Evaluating Complex Interventions
Theme Lead: Steve Cummins (LSHTM)
Generating robust evidence on the impacts and cost-effectiveness of public health programmes, polices and interventions and translating this evidence into practice is central to health improvement in low, middle and high income settings. With decreasing returns from downstream behaviour change interventions, many of the major challenges for public health lie in the generation of high quality causal evidence for upstream social and environmental interventions that have an impact on health and health inequalities where the ‘gold-standard’ randomised controlled trial may not be practical or possible. Rigorous development and evaluation of contemporary programmes, policy innovations and of health system change, now often thought of as complex interventions, require highly-trained interdisciplinary researchers to evaluate and understand how these interventions work, for whom, and in what circumstances.
LSHTM is at the forefront of research and training in this area with a unique breadth and depth of expertise in trial methodology (including pragmatic trials), the utility and use of non-randomised evaluation designs (such as quasi-experimental designs, natural experiments, interrupted controlled time-series and ‘big’ data), process and implementation evaluation (tackling issues of context and complexity in implementation) and health economic evaluation. SGUL has ongoing projects (supported by NIHR, the National Prevention Research Initiative and MIND) which would lend themselves to application of these techniques, including trials to promote physical activity and evaluations of urban rehousing and of peer support in mental health care.

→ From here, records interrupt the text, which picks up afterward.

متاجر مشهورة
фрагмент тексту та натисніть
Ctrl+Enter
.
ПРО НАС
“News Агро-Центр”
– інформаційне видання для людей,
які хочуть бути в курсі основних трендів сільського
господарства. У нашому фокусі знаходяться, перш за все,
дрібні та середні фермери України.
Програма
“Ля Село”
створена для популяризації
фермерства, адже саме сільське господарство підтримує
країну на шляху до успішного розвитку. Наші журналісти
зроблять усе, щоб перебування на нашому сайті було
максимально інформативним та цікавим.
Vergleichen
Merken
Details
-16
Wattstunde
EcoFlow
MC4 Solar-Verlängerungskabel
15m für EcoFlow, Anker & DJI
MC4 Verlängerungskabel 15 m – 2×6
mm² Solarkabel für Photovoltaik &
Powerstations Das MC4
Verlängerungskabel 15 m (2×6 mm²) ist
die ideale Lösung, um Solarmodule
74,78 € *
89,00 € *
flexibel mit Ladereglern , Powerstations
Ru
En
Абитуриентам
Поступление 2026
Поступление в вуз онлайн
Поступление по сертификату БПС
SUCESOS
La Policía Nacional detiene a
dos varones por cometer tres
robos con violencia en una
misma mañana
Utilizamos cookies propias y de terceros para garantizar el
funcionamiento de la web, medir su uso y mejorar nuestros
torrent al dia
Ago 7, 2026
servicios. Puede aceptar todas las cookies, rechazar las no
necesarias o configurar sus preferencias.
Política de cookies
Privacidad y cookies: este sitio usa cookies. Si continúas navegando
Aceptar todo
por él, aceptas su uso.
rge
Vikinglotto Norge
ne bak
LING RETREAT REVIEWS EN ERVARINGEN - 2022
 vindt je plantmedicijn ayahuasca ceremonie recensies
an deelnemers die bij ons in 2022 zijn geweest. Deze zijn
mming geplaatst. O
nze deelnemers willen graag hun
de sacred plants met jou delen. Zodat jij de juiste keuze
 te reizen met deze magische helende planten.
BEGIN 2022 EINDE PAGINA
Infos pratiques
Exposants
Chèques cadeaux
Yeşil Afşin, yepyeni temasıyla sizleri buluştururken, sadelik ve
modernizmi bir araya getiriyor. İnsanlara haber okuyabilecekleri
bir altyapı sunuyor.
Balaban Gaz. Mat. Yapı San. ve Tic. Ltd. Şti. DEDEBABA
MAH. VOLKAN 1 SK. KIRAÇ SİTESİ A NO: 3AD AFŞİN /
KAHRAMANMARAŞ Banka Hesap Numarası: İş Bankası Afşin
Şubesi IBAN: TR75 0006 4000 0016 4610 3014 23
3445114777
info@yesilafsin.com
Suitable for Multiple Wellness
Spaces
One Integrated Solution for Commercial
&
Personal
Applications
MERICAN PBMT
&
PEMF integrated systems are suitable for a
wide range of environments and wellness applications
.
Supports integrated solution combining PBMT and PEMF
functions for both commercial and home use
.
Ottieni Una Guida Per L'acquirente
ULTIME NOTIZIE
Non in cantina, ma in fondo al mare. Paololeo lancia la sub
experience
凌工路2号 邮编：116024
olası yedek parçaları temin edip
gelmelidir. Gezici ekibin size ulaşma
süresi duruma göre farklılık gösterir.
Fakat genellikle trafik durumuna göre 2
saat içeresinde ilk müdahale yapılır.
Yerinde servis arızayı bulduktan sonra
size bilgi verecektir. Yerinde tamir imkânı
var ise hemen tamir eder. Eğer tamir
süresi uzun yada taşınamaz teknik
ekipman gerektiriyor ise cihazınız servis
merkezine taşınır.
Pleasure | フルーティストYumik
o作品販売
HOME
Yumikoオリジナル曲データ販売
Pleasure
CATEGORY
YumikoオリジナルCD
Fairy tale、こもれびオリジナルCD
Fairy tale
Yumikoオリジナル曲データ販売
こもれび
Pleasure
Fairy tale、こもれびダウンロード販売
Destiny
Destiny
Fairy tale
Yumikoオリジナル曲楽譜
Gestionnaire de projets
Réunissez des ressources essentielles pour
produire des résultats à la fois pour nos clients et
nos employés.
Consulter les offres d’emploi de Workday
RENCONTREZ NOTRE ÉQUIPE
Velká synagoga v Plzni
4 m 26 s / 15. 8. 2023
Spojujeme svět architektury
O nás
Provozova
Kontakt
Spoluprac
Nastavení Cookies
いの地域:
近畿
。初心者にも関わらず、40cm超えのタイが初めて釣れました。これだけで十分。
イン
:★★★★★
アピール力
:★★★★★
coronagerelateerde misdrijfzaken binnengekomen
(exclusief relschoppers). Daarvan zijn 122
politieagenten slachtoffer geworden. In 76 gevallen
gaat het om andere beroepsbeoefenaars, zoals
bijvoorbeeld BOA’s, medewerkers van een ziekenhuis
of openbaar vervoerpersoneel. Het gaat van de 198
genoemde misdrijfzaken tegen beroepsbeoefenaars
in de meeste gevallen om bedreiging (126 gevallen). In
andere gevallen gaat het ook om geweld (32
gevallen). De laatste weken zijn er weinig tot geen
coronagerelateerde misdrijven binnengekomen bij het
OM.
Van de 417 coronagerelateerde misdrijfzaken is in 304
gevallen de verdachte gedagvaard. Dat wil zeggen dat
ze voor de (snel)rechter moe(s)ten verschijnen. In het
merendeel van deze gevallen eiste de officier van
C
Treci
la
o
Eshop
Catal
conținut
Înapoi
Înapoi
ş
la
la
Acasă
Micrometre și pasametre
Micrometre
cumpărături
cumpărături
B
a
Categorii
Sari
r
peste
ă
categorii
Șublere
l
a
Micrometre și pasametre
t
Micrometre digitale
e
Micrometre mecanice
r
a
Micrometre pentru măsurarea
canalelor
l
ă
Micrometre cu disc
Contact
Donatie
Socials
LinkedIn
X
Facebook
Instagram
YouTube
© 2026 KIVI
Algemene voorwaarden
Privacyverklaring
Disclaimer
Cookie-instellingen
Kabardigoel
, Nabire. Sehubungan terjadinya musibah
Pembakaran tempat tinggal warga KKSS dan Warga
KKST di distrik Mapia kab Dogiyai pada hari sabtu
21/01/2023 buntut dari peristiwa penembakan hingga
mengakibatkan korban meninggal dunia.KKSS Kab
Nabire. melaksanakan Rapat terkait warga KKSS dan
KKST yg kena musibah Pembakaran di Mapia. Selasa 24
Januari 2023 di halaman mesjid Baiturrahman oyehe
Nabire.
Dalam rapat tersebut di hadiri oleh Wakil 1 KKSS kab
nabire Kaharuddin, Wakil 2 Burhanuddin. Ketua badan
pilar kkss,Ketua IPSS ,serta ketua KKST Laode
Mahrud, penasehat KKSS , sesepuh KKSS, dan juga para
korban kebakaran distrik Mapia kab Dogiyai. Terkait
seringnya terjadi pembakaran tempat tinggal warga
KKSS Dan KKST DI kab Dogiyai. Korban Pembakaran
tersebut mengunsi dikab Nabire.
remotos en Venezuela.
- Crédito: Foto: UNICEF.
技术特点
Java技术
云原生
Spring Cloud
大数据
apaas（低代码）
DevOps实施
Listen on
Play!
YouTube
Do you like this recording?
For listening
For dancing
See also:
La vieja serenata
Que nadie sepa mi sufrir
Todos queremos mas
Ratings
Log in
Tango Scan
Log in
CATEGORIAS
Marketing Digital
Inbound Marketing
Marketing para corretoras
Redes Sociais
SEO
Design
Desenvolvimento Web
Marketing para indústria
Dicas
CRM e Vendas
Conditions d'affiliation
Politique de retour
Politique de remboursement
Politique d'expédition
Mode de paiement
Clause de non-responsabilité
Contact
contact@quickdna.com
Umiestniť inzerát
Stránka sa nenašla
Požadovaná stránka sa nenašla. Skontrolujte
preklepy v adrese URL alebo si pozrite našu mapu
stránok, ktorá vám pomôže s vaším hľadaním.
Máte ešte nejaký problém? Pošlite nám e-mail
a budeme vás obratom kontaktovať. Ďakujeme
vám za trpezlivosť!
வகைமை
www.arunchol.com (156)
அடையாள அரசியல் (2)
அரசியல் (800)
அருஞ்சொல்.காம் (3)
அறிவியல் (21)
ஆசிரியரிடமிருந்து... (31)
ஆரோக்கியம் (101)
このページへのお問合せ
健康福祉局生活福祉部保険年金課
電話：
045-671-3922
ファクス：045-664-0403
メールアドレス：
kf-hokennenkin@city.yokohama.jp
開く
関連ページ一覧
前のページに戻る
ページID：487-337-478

This work aligns with MRC’s strategic research and skills priorities (especially the Environment & Health priority). Our staff have contributed to the development of MRC’s guidance on evaluation of complex interventions (2008), use of natural experiments (2012) and process evaluation in complex interventions (2014) to support work in this area. This theme is also is a strategic research and training initiative for both institutions with the LSHTM Centre for Evaluation established to coordinate and develop research, training and professional development in this area.
Training in this theme will equip researchers with the ability to integrate quantitative and qualitative skills in evaluation, and provide an interdisciplinary theoretical foundation in the evaluation of complex public health interventions. Training will be delivered through existing accredited modules and short-courses including Evaluation of Public Health Interventions, Health Care Evaluation, Economic Evaluation, Design & Evaluation of Mental Health Programmes alongside generic teaching in epidemiological methods and study design, and qualitative approaches.